[Country map of Turkey]



Location: Southwestern Asia (that part west of the Bosporus is sometimes included with Europe), bordering the Black Sea, between Bulgaria and Georgia, and bordering the Aegean Sea and the Mediterranean Sea, between Greece and Syria

Map references: Middle East

total area: 780,580 sq km
land area: 770,760 sq km
comparative area: slightly larger than Texas

Land boundaries: total 2,627 km, Armenia 268 km, Azerbaijan 9 km, Bulgaria 240 km, Georgia 252 km, Greece 206 km, Iran 499 km, Iraq 331 km, Syria 822 km

Coastline: 7,200 km

Maritime claims:
exclusive economic zone: in Black Sea only - to the maritime boundary agreed upon with the former USSR
territorial sea: 6 nm in the Aegean Sea, 12 nm in the Black Sea and in the Mediterranean Sea

International disputes: complex maritime, air and territorial disputes with Greece in Aegean Sea; Cyprus question; Hatay question with Syria; ongoing dispute with downstream riparians (Syria and Iraq) over water development plans for the Tigris and Euphrates Rivers

Climate: temperate; hot, dry summers with mild, wet winters; harsher in interior

Terrain: mostly mountains; narrow coastal plain; high central plateau (Anatolia)

Natural resources: antimony, coal, chromium, mercury, copper, borate, sulphur, iron ore

Land use:
arable land: 30%
permanent crops: 4%
meadows and pastures: 12%
forest and woodland: 26%
other: 28%

Irrigated land: 22,200 sq km (1989 est.)

current issues: water pollution from dumping of chemicals and detergents; air pollution, particularly in urban areas; deforestation
natural hazards: very severe earthquakes, especially in northern Turkey, along an arc extending from the Sea of Marmara to Lake Van
international agreements: party to - Air Pollution, Hazardous Wastes, Nuclear Test Ban, Ozone Layer Protection, Ship Pollution, Wetlands; signed, but not ratified - Biodiversity, Desertification, Environmental Modification

Note: strategic location controlling the Turkish Straits (Bosporus, Sea of Marmara, Dardanelles) that link Black and Aegean Seas


Population: 63,405,526 (July 1995 est.)

Age structure:
0-14 years: 35% (female 10,815,288; male 11,203,723)
15-64 years: 60% (female 18,723,772; male 19,391,037)
65 years and over: 5% (female 1,764,363; male 1,507,343) (July 1995 est.)

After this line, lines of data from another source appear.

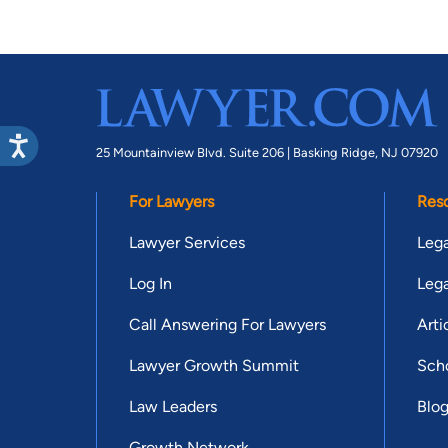
25 Mountainview Blvd. Suite 206 |
Basking Ridge, NJ 07920
For Lawyers
Res
Lawyer Services
Lega
Log In
Lega
Call Answering For Lawyers
Arti
Lawyer Growth Summit
Scho
Law Leaders
Blo
Growth Network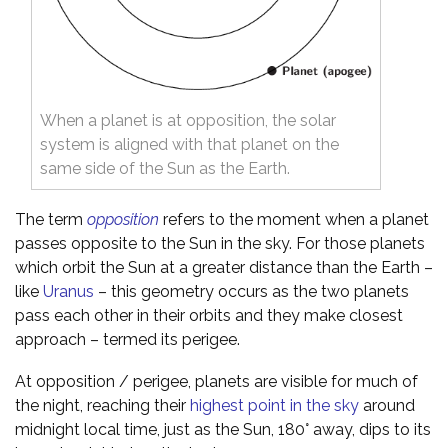
When a planet is at opposition, the solar
system is aligned with that planet on the
same side of the Sun as the Earth.
The term
opposition
refers to the moment when a planet
passes opposite to the Sun in the sky. For those planets
which orbit the Sun at a greater distance than the Earth –
like
Uranus
– this geometry occurs as the two planets
pass each other in their orbits and they make closest
approach – termed its perigee.
At opposition / perigee, planets are visible for much of
the night, reaching their
highest point in the sky
around
midnight local time, just as the Sun, 180° away, dips to its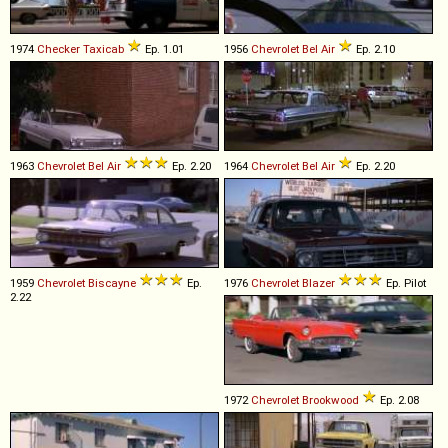
1974
Checker
Taxicab
Ep. 1.01
1956
Chevrolet
Bel
Air
Ep. 2.10
1963
Chevrolet
Bel
Air
Ep. 2.20
1964
Chevrolet
Bel
Air
Ep. 2.20
1959
Chevrolet
Biscayne
Ep.
1976
Chevrolet
Blazer
Ep. Pilot
2.22
1972
Chevrolet
Brookwood
Ep. 2.08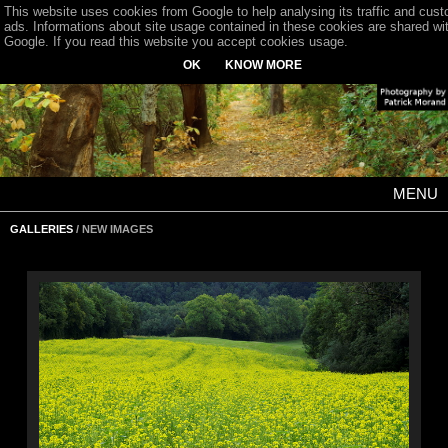
This website uses cookies from Google to help analysing its traffic and cus
ads. Informations about site usage contained in these cookies are shared wi
Google. If you read this website you accept cookies usage.
OK
KNOW MORE
MENU
GALLERIES
/ NEW IMAGES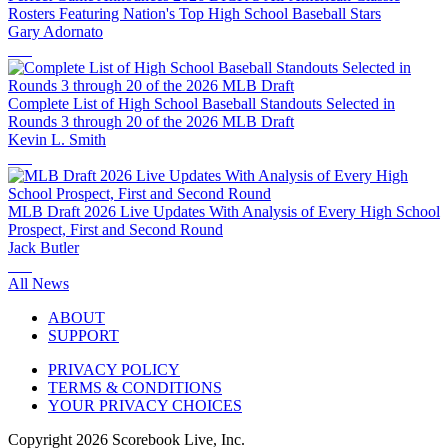
Rosters Featuring Nation's Top High School Baseball Stars
Gary Adornato
Complete List of High School Baseball Standouts Selected in
Rounds 3 through 20 of the 2026 MLB Draft
Kevin L. Smith
MLB Draft 2026 Live Updates With Analysis of Every High School
Prospect, First and Second Round
Jack Butler
All News
ABOUT
SUPPORT
PRIVACY POLICY
TERMS & CONDITIONS
YOUR PRIVACY CHOICES
Copyright
2026
Scorebook Live, Inc.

Population growth rate: 1.97% (1995 est.)

Birth rate: 25.33 births/1,000 population (1995 est.)

Death rate: 5.64 deaths/1,000 population (1995 est.)

Net migration rate: 0 migrant(s)/1,000 population (1995 est.)

Infant mortality rate: 45.6 deaths/1,000 live births (1995 est.)

Life expectancy at birth:
total population: 71.48 years
male: 69.11 years
female: 73.96 years (1995 est.)

Total fertility rate: 3.12 children born/woman (1995 est.)

noun: Turk(s)
adjective: Turkish

Ethnic divisions: Turkish 80%, Kurdish 20%

Religions: Muslim 99.8% (mostly Sunni), other 0.2% (Christian and Jews)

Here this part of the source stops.